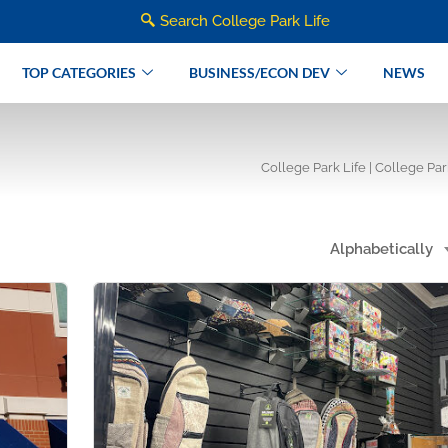
Search College Park Life
TOP CATEGORIES
BUSINESS/ECON DEV
NEWS
College Park Life | College Pa
Alphabetically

Work to complete.
Only the lines from the one with "BUSINESS/ECON DEV" through the last line above should be restated, word for word.

Reply to the exercise.
BUSINESS/ECON DEV
NEWS
College Park Life | College Pa
Alphabetically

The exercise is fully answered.